Wie muß man sich das nun vorstellen? Darf man mit niemandem mehr mündlich etwas reden? Doch, das darf man auch bei uns gerne. Im Gegensatz zu diesen privaten Gesprächen kommt unsere Methode bei Gemeinschaftskommunikation zum Einsatz, also Kommunikation über alle Themen der Gemeinschaft: Vereinbarungen von Putzregeln, hauswirtschaftliche Fragen, menschliche Probleme zwischen Bewohnern und die Verpflichtung aller Beteiligter auf Anliegen anderer auch gemäß unserer Methode gewissenhaft einzugehen. Wenn einzelne Bewohner darüber untereinander mündlich kommunizieren haben sie die Pflicht dies danach innerhalb der Gemeinschaftskommunikation darzustellen. Wenn sie hingegen über private Angelegenheit kommunizieren, dürfen sie das tun, wie sie wollen, solange es niemanden stört (z.B. indem sich quer über das Treppenhaus schreiend kommuniziert würde). Es gilt der Grundsatz fair gegenüber den anderen zu bleiben und die Gemeinschaft nicht durch häufig stark irrational beherrschte "Geheimdiplomatie" zu spalten. In kleineren Runden entwickelte Gedanken nicht gewissenhaft, vollständig und unparteiisch (keine Lagerkommunikation außerhalb der tatsächlichen Gemeinschaftskommunikation) der ganzen Gemeinschaft mitzuteilen wird als Angriff auf die Gemeinschaft betrachtet.

Alltagsbeispiele

- Du hast Lust demnächst einen Ausflug in die Umgebung machen. Durch eine Email an die Gemeinschaft erfragst du, ob und wann jemand einen Ausflug plant. Du schreibst darin deine Ideen, was du gerne sehen würdest und welcher Zeitpunkt dir passen würde. Daraufhin einigen sich innerhalb der nächsten zwei Tage mehrere Bewohner auf einen gemeinsamen Ausflug eine Woche später und bringen danach die Planung dafür weiter voran.

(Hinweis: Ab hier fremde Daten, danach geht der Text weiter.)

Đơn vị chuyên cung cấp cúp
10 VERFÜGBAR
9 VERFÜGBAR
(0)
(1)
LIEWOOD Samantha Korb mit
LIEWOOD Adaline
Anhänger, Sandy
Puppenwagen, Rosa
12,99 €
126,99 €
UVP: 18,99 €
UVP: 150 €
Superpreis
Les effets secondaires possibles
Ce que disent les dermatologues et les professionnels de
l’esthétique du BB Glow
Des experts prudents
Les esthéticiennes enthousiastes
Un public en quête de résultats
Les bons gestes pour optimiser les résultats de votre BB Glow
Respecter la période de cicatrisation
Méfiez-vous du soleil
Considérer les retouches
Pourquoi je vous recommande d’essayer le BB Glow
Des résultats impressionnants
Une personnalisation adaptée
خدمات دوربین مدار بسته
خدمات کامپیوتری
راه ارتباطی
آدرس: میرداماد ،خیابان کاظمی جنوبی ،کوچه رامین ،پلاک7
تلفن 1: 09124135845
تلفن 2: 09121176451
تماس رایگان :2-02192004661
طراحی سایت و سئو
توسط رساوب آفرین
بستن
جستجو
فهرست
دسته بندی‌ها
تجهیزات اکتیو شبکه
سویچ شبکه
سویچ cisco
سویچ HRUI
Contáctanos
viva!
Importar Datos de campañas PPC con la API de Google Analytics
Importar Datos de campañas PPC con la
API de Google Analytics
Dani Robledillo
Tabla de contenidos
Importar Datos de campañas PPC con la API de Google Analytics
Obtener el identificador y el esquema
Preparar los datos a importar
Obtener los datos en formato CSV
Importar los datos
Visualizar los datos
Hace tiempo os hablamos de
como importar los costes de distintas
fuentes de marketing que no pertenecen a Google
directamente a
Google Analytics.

- Du siehst, daß ein Zaunstück schadhaft ist. Nachdem du dich mit anderen Bewohnern dazu per Email abgesprochen hast, kannst du den Zaun reparieren.
- Du hast nie gelernt wie man einen Nagel einschlägt und sprichst das gegenüber anderen Bewohnern per Email an. Einer von ihnen holt Holzreste und alte Nägel. Du haust einige Nägel krumm, dann bekommst du es langsam raus. Der andere Bewohner steht daneben und gibt seinen Senf dazu, weil es dir lieber war es nicht alleine auszuprobieren.

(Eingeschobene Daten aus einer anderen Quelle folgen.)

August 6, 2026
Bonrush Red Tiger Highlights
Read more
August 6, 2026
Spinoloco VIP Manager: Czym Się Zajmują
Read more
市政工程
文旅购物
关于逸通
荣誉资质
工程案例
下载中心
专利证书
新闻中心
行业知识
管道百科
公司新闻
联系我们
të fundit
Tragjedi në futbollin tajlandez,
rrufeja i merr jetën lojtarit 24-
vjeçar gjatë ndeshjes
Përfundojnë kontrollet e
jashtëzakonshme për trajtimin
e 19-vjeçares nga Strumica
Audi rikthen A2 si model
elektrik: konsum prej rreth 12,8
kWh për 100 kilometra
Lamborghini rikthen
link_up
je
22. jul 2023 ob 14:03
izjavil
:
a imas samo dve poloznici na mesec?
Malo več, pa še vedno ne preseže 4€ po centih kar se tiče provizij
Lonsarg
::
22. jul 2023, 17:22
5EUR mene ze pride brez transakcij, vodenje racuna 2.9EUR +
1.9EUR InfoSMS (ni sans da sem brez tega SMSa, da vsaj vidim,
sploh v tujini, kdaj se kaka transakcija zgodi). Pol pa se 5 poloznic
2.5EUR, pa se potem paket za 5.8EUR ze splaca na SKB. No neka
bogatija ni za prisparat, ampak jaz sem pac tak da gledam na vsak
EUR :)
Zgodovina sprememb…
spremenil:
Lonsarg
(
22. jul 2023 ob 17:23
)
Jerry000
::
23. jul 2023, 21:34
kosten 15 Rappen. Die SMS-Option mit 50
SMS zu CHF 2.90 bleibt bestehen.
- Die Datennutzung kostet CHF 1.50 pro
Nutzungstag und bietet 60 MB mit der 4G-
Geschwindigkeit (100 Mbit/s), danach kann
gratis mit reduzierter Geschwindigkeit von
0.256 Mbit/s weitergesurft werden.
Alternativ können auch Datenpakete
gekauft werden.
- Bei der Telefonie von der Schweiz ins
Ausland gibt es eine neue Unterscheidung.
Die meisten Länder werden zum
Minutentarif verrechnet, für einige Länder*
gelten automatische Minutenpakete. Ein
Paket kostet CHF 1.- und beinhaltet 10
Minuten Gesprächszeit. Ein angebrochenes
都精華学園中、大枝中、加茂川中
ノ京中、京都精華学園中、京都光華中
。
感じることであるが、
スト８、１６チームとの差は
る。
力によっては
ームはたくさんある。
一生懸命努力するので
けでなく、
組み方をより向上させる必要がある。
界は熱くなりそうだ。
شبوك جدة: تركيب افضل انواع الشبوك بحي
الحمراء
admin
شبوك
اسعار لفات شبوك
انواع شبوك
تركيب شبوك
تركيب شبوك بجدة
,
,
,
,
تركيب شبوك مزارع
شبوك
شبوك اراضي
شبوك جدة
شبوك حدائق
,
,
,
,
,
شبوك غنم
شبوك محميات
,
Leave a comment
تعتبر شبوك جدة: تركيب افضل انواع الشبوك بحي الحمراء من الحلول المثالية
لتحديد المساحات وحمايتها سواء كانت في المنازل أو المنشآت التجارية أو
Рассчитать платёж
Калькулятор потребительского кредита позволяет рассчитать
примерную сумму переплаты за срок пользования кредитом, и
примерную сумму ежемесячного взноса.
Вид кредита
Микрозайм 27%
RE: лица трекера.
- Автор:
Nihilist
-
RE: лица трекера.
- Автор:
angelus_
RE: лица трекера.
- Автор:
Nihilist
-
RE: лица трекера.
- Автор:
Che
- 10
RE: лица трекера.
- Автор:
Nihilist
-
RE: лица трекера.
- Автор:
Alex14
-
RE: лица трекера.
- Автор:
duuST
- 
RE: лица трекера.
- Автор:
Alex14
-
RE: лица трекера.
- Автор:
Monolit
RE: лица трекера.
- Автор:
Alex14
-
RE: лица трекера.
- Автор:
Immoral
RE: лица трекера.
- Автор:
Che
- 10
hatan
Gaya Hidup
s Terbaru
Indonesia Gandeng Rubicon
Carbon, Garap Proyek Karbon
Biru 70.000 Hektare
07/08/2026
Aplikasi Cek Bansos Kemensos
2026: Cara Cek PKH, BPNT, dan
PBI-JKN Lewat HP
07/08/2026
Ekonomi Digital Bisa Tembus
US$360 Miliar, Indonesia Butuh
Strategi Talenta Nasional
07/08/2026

- Du würdest das Wohnzimmer gerne in einer anderen Farbe gestrichen sehen und wirfst die Frage in einer Email auf. Die anderen Bewohner finden die Idee weniger toll. Das Wohnzimmer bleibt wie es ist.
- Du willst einkaufen gehen und rufst im Treppenhaus, ob jemandem etwas mitgebracht werden kann. Eine Tür öffnet sich und ein Bewohner kritzelt einige Sachen auf einen alten Zettel und kramt eine entsprechende Summe Geld heraus und gibt es dir mit.
- Du willst deine Ruhe haben. Es wurde nicht vereinbart, daß heute etwas zusammen getan wird. Du bleibst den ganzen Tag in deinem Zimmer.
- Du diskutierst mit einem anderen Bewohner mündlich über Gott und die Welt. In einigen Punkten bleibt ihr verschiedener Ansicht. Zwei Tage später tut ihr zusammen etwas anderes und die verschiedenen Ansichten spielen dabei keine Rolle.
- Du willst mit deinem geschwächten Tier zum Tierarzt. Du fragst einen gerade im Haus anwesenden Mitbewohner mündlich, ob er dich hinfährt. Er tut es.
- Du bist krank, hast Hunger und kannst dir keine Mahlzeit zubereiten. Du teilst deine Lage jemandem, der im Haus ist, mündlich mit und läßt diesen nachdem es in der Situation ersteinmal keinen unmittelbaren Bedarf mehr gibt mit Allen per Email klären, wer dir in den kommenden Tagen vielleicht zur Hand gehen könnte.

P.S.: Ja, salzige Erdnü∞e mit den Fingern zu essen, passt nicht gut zum Schreiben, weil man mit den Fingern dann das Schreibgerät beschmiert. Probiert es mal mit ungesalzenen, denen die noch ihre Schale drumrum haben. Oder nehmt einen Löffel.